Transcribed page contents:
——————

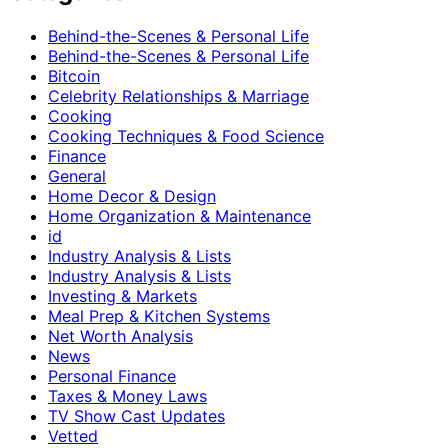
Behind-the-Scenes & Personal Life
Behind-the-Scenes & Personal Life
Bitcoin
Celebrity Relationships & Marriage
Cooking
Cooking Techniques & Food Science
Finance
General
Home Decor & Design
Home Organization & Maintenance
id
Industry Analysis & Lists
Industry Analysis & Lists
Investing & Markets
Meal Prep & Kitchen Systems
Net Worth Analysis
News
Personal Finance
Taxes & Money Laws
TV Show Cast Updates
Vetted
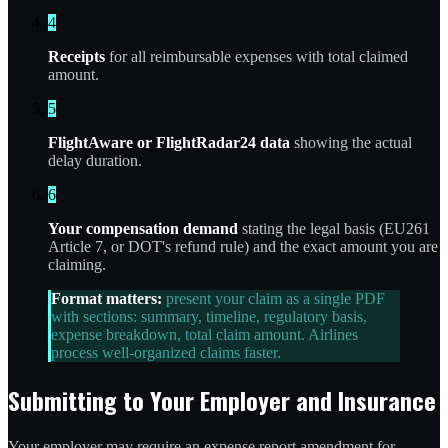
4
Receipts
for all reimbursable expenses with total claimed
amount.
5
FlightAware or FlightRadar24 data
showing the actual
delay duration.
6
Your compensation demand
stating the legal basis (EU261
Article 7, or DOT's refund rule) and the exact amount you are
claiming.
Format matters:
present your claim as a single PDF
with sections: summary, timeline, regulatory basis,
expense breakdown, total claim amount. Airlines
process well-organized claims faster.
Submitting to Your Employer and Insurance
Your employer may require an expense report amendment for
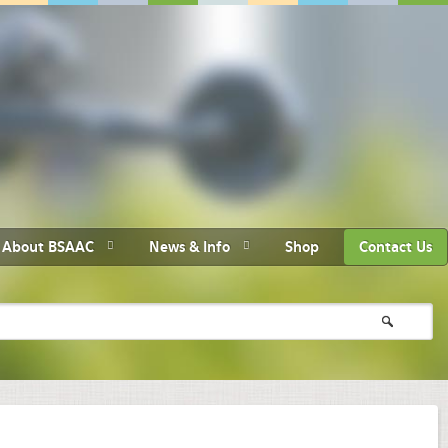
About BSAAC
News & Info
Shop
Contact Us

——————

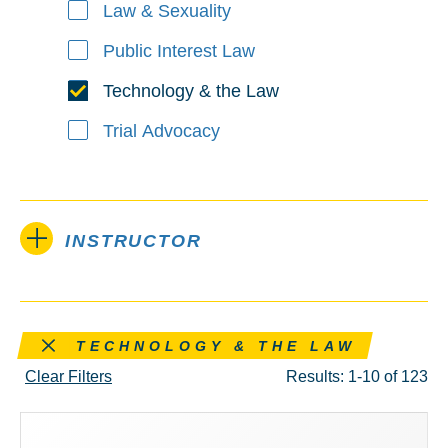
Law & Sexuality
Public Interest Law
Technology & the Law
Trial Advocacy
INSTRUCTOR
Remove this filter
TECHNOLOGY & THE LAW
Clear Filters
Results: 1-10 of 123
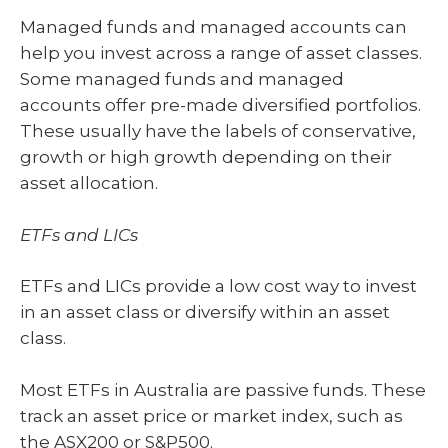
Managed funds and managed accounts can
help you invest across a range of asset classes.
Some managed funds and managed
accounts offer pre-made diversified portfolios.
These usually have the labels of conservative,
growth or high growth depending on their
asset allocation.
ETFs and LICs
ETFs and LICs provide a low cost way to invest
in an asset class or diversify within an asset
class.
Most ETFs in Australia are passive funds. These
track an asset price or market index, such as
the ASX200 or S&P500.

——————

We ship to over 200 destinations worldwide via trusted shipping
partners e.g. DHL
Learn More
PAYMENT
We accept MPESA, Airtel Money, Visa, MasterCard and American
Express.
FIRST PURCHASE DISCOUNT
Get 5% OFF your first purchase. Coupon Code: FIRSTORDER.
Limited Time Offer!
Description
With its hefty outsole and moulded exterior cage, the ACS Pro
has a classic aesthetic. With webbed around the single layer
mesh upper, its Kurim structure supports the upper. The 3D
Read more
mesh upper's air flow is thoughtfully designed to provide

——————

• [Task requirements]: Whenever a line of the data above includes the word "asset", copy that line.

• [Your solution]:
help you invest across a range of asset classes.
asset allocation.
in an asset class or diversify within an asset
track an asset price or market index, such as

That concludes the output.